Any assistance would be greatly appreciated.

 

The SQL is like so -

 

PROC SQL;

CREATE TABLE ADDRESS_VALIDATE AS

SELECT DISTINCT

ADDRESS,

(CASE WHEN PRXMATCH ("/&AD_PATTERN_1/",ADDRESS)

    THEN 'Y' ELSE '' END) AS PATTERN_A1,

 

(CASE WHEN (CALCULATED PATTERN_A1) IS MISSING AND

    PRXMATCH ("/&AD_PATTERN_2/",ADDRESS)

      THEN 'Y' ELSE '' END) AS PATTERN_A2

 

FROM ADDRESS

;quit;

 

I believe it runs slowly due to the continuous passes over the variable when we already have a match. I have done some ranking and the first PRXMATCH is the highest result.

 

I tried to use the data step

 

data ADDRESS_VALIDATE;

set ADDRESS;

ADPATTERN_A1 = prxparse("/&AD_PATTERN_1/");

ADPATTERN_A2 = prxparse("/&AD_PATTERN_2/");

MATCH = 'N';

 

if PRXMATCH (ADPATTERN_A1,ADDRESS) then do;

  PATTERN_A1 = 'Y';

  MATCH = 'Y';

end;

 

call prxfree (ADPATTERN_A1);

 

if MATCH = 'N' then do;

 if PRXMATCH (ADPATTERN_A2,ADDRESS) then do;

   PATTERN_A2 = 'Y';

   MATCH = 'Y';

 end;

end;

 

call prxfree (ADPATTERN_A2);

DROP ADPATTERN_A1-ADPATTERN_A2;

run;

 

 

but not much difference in run time.

 

1 ACCEPTED SOLUTION

Accepted Solutions
Patrick
Opal | Level 21

@Tucky

You're compiling the RegEx for every single iteration in your data step. That's why it's slower than the SQL.

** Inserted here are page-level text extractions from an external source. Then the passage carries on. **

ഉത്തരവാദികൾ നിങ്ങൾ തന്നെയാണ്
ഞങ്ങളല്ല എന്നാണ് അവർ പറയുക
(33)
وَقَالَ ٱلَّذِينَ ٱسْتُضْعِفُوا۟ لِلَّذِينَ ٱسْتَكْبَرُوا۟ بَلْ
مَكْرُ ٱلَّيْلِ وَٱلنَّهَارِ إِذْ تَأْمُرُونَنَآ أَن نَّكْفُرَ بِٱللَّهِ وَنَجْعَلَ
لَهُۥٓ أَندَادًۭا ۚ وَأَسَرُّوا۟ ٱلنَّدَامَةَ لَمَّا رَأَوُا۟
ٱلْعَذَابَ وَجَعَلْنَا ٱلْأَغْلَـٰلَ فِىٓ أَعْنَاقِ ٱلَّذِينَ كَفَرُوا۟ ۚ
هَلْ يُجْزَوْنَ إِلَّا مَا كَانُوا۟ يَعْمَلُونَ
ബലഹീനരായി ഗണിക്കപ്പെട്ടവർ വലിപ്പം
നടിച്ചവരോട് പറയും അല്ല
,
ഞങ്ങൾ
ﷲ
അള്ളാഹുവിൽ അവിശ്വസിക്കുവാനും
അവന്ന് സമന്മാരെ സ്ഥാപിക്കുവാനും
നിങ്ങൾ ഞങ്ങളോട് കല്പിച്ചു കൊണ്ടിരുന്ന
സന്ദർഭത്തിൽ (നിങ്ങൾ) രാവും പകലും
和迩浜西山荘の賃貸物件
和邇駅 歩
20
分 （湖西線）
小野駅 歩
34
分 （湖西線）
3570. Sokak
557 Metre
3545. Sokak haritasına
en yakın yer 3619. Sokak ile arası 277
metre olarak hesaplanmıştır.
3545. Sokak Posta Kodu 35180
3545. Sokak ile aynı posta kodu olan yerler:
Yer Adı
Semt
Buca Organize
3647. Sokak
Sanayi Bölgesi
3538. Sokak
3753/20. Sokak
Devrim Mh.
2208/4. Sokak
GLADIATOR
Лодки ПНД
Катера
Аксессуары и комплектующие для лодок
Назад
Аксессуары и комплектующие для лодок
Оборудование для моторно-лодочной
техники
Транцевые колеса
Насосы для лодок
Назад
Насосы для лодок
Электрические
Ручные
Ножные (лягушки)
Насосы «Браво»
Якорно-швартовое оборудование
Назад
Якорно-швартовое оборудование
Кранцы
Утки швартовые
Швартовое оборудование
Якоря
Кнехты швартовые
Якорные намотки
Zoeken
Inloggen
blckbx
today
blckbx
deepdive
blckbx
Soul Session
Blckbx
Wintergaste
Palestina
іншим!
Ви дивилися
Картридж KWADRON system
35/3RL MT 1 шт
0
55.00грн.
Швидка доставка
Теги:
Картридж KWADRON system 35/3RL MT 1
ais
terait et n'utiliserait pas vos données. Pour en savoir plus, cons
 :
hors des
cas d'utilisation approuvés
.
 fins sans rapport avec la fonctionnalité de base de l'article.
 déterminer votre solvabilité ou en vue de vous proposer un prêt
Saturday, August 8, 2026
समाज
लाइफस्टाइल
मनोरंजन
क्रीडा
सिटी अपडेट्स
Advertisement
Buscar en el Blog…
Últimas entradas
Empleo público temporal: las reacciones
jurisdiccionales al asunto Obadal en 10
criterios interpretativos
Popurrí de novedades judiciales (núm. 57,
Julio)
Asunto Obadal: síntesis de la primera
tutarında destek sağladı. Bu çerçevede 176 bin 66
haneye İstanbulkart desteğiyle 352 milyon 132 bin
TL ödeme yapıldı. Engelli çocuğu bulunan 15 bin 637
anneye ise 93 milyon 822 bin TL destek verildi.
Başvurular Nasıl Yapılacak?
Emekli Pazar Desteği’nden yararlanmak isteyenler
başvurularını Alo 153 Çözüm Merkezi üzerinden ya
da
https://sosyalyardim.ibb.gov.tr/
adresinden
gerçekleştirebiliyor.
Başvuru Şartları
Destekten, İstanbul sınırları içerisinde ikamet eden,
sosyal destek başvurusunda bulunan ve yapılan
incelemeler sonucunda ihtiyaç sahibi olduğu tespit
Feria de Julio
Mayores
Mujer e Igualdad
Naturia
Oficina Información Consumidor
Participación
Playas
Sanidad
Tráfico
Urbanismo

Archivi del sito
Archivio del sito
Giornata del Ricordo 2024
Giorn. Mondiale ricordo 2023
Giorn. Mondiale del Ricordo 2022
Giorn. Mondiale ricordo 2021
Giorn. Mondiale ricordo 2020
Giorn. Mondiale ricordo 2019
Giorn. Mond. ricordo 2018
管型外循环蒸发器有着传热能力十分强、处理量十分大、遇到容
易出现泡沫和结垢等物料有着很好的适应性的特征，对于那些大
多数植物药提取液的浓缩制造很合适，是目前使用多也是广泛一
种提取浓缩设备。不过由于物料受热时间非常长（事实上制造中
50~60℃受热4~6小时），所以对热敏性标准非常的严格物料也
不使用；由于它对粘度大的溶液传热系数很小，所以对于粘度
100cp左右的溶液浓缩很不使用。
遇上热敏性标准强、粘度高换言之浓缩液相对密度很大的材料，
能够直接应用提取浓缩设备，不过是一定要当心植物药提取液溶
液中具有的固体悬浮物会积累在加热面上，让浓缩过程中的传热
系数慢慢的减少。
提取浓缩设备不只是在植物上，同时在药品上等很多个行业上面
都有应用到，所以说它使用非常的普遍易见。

Use code as below instead or have the RegEx directly inside the PRXMATCH() function - may be also adding the "o" switch to the RegEx definition. In doing so you also won't need the PRXFREE() calls anymore.

 

data ADDRESS_VALIDATE;
set ADDRESS;
retain ADPATTERN_A1  ADPATTERN_A2 ;
if _n_=1 then do;
ADPATTERN_A1 = prxparse("/&AD_PATTERN_1/");
ADPATTERN_A2 = prxparse("/&AD_PATTERN_2/");
end;
MATCH = 'N';

 

Looking at your data step code you could also implement using IF...THEN...ELSE

data ADDRESS_VALIDATE;
  set ADDRESS;
  MATCH = 'N';
  if PRXMATCH ("/&AD_PATTERN_1/o",ADDRESS) then
    do;
      PATTERN_A1 = 'Y';
      MATCH = 'Y';
    end;
  else
    do;
      if PRXMATCH ("/&AD_PATTERN_2/o",ADDRESS) then
        do;
          PATTERN_A2 = 'Y';
          MATCH = 'Y';
        end;
    end;
run;

 

 

View solution in original post

9 REPLIES 9
LinusH
Tourmaline | Level 20

I think that your final line is the key:

"but not much difference in run time"

Usually, function operations dosn't require much system resources, even though I haven't played with regexp much. Sort/join are the ones usually in focus for optimization.

If you run your code without the regexp, do you seen any sigificant change in execution time? (check both CPU and real time).

Data never sleeps
Tucky
Obsidian | Level 7
The intent or spirit of that line was it takes just as long, which I believe through more elegant or efficient coding we can speed things up.

From memory, without the Regex the Proc is quicker, I'll check at work tomorrow.
Thanks for your speedy reply Linus.
RW9
Diamond | Level 26 RW9
Diamond | Level 26

Can you post some test data, in a datastep, and required output?  It would be easier to run some scenarios.

Patrick
Opal | Level 21

@Tucky

You're compiling the RegEx for every single iteration in your data step. That's why it's slower than the SQL.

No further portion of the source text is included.